OJK Sultra Ingatkan Masyarakat Waspada Pinjaman Online Ilegal

OJK Sultra
Kepala OJK Sultra, Fredly Nasution

Kendari – Otoritas Jasa Keuangan (OJK) menggelar webinar acara ‘OJK Goes to Campus” yang diikuti oleh 262 peserta dari Kampus STIE 66 Kendari.

Acara webinar itu mengangkat tema “Ekonomi Digital dan Fintech Peer-to-Peer Lending (P2PL): Manfaat dan Tantangan untuk Indonesia.”

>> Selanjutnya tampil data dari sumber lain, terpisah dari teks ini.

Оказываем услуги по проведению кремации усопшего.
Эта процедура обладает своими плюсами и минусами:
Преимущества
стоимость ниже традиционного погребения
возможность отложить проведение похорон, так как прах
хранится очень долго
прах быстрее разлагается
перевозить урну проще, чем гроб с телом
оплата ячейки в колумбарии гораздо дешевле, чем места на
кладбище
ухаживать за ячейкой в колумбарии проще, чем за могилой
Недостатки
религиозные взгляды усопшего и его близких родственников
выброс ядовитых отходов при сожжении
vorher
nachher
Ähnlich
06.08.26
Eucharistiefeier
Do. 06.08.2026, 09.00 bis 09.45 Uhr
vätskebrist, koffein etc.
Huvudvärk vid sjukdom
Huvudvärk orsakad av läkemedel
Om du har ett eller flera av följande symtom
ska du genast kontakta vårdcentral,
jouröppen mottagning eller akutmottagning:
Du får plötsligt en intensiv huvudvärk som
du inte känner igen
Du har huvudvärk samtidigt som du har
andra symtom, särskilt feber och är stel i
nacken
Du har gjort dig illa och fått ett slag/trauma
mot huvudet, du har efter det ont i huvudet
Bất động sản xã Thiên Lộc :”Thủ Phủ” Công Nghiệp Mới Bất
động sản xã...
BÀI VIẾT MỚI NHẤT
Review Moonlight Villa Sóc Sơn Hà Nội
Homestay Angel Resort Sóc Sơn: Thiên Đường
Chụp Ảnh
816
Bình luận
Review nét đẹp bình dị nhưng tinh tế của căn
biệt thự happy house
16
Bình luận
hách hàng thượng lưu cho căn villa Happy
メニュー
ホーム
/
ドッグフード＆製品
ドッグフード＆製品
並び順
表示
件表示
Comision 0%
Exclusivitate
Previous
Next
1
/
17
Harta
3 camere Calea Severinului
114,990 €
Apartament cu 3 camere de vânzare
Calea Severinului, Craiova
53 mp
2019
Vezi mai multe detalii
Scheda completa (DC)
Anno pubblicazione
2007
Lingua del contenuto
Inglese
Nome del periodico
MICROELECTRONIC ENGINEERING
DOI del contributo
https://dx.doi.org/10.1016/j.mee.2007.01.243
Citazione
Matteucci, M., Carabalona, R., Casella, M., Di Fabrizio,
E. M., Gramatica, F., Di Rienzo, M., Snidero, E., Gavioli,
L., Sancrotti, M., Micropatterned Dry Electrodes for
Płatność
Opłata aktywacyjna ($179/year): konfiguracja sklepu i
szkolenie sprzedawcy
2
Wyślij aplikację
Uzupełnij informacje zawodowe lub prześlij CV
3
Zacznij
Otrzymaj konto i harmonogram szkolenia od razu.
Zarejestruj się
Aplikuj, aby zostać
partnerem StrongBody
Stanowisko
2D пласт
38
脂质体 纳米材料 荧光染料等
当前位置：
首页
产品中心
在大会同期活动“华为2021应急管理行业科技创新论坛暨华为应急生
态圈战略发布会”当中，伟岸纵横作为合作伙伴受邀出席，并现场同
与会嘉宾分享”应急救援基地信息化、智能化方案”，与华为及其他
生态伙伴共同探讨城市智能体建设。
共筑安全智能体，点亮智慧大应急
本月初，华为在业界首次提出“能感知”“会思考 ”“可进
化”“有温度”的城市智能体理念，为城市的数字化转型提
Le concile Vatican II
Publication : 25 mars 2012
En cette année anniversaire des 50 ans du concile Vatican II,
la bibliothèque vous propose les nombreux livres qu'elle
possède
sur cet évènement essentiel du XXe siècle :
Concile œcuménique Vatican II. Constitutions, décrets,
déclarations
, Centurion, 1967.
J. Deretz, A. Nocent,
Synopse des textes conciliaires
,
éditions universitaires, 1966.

Kepala OJK Sultra Mohammad Fredly, mengatakan kegiatan digelar untuk mengenalkan industri fintech P2PL atau fintech lending (pinjaman online) sebagai alternatif pendanaan bagi masyarakat, termasuk memberikan pemahaman pada manfaat dan risikonya.

Selain itu, kegiatan ini juga ditujukan untuk mengedukasi masyarakat bagaimana memanfaatkan industri fintech P2PL secara bijak dan tidak terjebak dalam penyelenggara pinjaman online ilegal.

“OJK Sulawesi Tenggara terus meningkatkan edukasi di masyarakat yang disinergikan dengan program tim percepatan akses keuangan daerah (TPAKD). Dengan sinergi dan kerja keras tersebut target indeks inklusi keuangan sebesar 90% dan literasi keuangan sebesar 50% pada tahun 2024 diharapkan dapat tercapai,” kata Fredly.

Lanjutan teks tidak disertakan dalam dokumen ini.